§ **WORK TO BE COMPLETED**:
Both the line with "visualization software. First, we" and the line with "analysis and apply" in the records below must appear in the output, along with every line between them, exactly and with nothing added.

(Dataset entries)
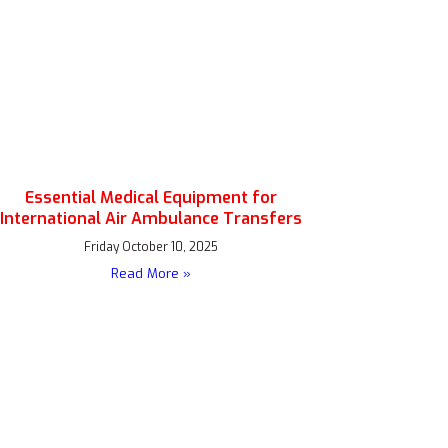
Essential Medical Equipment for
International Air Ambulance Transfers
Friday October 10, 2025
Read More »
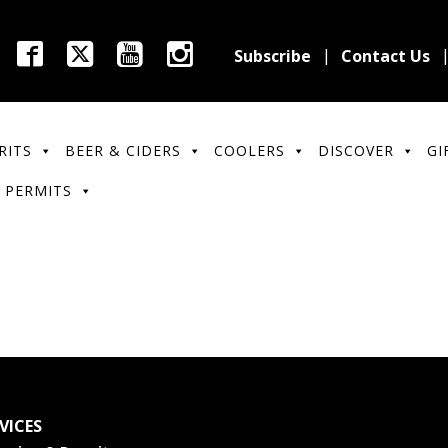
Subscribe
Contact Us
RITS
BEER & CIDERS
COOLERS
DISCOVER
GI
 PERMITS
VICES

---

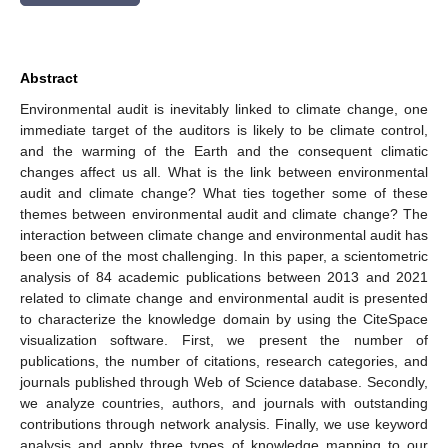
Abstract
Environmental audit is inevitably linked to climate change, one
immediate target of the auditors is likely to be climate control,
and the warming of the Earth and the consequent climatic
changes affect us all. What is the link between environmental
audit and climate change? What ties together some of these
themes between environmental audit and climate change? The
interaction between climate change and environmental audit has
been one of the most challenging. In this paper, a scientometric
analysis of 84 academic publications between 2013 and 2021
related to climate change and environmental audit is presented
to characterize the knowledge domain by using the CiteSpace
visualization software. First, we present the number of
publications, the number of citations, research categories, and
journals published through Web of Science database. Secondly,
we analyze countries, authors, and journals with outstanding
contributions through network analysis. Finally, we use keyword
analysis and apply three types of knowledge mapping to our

...

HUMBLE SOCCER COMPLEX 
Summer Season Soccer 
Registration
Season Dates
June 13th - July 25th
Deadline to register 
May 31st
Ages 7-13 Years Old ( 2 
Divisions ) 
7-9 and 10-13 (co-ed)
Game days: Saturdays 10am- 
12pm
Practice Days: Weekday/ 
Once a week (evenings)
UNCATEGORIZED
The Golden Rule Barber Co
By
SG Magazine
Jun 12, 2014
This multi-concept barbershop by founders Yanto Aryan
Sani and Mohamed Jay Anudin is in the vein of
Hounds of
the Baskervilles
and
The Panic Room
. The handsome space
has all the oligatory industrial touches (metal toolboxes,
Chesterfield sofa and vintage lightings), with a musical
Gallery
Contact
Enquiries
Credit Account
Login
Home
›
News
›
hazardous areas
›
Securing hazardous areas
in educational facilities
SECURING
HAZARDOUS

§ **RESULT OF THIS EXERCISE**:
visualization software. First, we present the number of
publications, the number of citations, research categories, and
journals published through Web of Science database. Secondly,
we analyze countries, authors, and journals with outstanding
contributions through network analysis. Finally, we use keyword
analysis and apply three types of knowledge mapping to our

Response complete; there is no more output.